__What you are asked to do__:
Repeat each line of the data below exactly, but skip the pictures.

__Dataset entries__:
*** Block opens ***

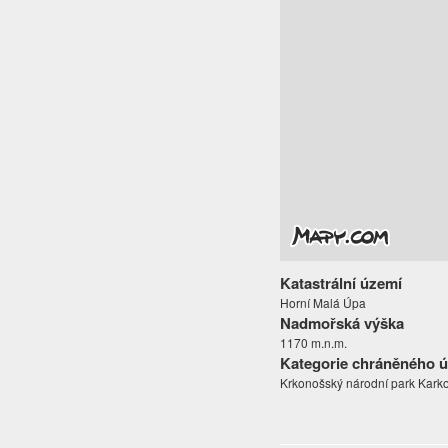
Katastrální území
Horní Malá Úpa
Nadmořská výška
1170 m.n.m.
Kategorie chráněného 
Krkonošský národní park Kark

*** Block closes ***

__Answer below__:
Katastrální území
Horní Malá Úpa
Nadmořská výška
1170 m.n.m.
Kategorie chráněného 
Krkonošský národní park Kark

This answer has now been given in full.